Un jugement récent, qui pourrait en surprendre plus d’un, souligne encore une fois l’importance capitale du Diagnostic de Performance Énergétique (DPE). Dans le cadre d’un conflit entre une locataire et son bailleur, la locataire contestait des factures d’énergie trois fois plus élevées que celles mentionnées dans le diagnostic. Le tribunal lui a donné raison, obligeant le bailleur à indemniser la locataire pour cette surconsommation d’énergie.
Une situation assez classique.
Dans cette affaire le bailleur poursuit la locataire pour des loyers impayés et demande son expulsion, tandis que la locataire reproche à son bailleur de lui avoir loué un logement énergivore et indécent. Le DPE devient dès lors un élément clé de la contestation.
Le DPE a été réalisé 16 mois après l’entrée dans les lieux de la locataire, au printemps 2022. Ce diagnostic estimait la consommation énergétique annuelle, toutes énergies confondues, entre 1.960 et 2.710 euros. En prenant la valeur médiane de 2.337 euros, le tribunal a estimé que la consommation de gaz aurait dû coûter environ 150 euros par mois. Bien que ce montant puisse paraître déjà élevé, il est loin de la réalité.
La consommation réelle, quant à elle, a atteint plus de 6.000 euros, soit près du triple de l’estimation initiale. En tout, la locataire s’est vue réclamer près de 12.500 euros pour la consommation d’énergie entre avril 2022 et juin 2024. Le fournisseur de gaz, quant à lui, a réclamé une régularisation de plus de 6.000 euros, augmentant les mensualités de la locataire de 119 à 789 euros. Une différence considérable par rapport à l’estimation du DPE.
Qui est donc responsable ?
Bien que l’histoire ne précise pas si le diagnostiqueur a commis une erreur, ce dernier n’a pas été mis en cause par l’une ou l’autre des parties. Depuis 2021, le DPE est cependant devenu un document opposable au propriétaire, et la locataire a donc pu s’en servir pour contester les charges.

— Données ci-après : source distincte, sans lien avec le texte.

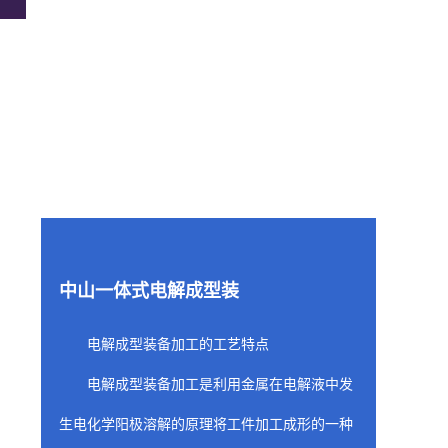
中山一体式电解成型装
电解成型装备加工的工艺特点
电解成型装备加工是利用金属在电解液中发
生电化学阳极溶解的原理将工件加工成形的一种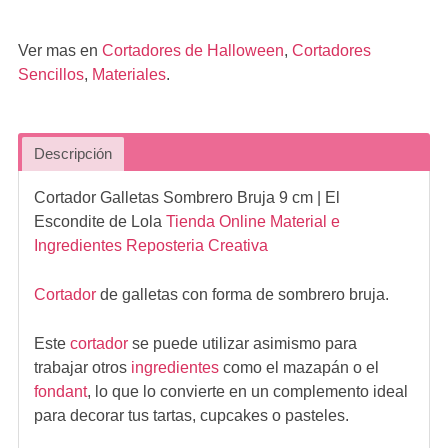
Ver mas en
Cortadores de Halloween
,
Cortadores
Sencillos
,
Materiales
.
Descripción
Cortador Galletas Sombrero Bruja 9 cm
| El
Escondite de Lola
Tienda Online Material e
Ingredientes Reposteria Creativa
Cortador
de galletas con forma de sombrero bruja.
Este
cortador
se puede utilizar asimismo para
trabajar otros
ingredientes
como el mazapán o el
fondant
, lo que lo convierte en un complemento ideal
para decorar tus tartas, cupcakes o pasteles.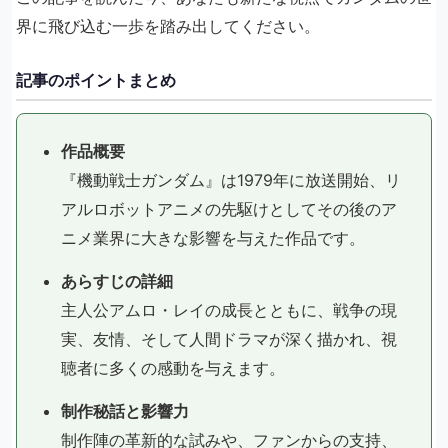
界に飛び込む一歩を踏み出してください。
記事のポイントまとめ
作品概要
『機動戦士ガンダム』は1979年に放送開始、リ
アルロボットアニメの先駆けとしてその後のア
ニメ業界に大きな影響を与えた作品です。
あらすじの詳細
主人公アムロ・レイの成長とともに、戦争の現
実、友情、そして人間ドラマが深く描かれ、視
聴者に多くの感動を与えます。
制作秘話と影響力
制作陣の革新的な試みや、ファンからの支持、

Le tribunal, sans fournir d’explications sur la cause de la surconsommation, a reconnu que la consommation annoncée dans le DPE (maximum 2.710 euros par an) était bien inférieure à la réalité. En calculant une consommation théorique de 2.710 euros annuels (soit environ 225 euros par mois), la locataire a donc été fondée à réclamer la différence avec sa consommation réelle. Au total, le bailleur devra verser près de 6.500 euros à la locataire pour compenser le préjudice financier causé par cette surconsommation.
Cependant, cette victoire pour la locataire ne justifie pas son choix de suspendre le paiement de ses loyers à partir de juin 2023. Le tribunal a prononcé son expulsion, tout en rappelant qu’elle devait régler ses arriérés de loyers ainsi que les indemnités d’occupation. Toutefois, une nuance subsiste : l’Agence Régionale de Santé (ARS) a relevé plusieurs signes d’indécence dans le logement, notamment un chauffage défaillant pendant une longue période. En conséquence, le loyer a été réduit de 800 à 400 euros jusqu’à la réalisation des travaux par le propriétaire, prévue pour avril 2025.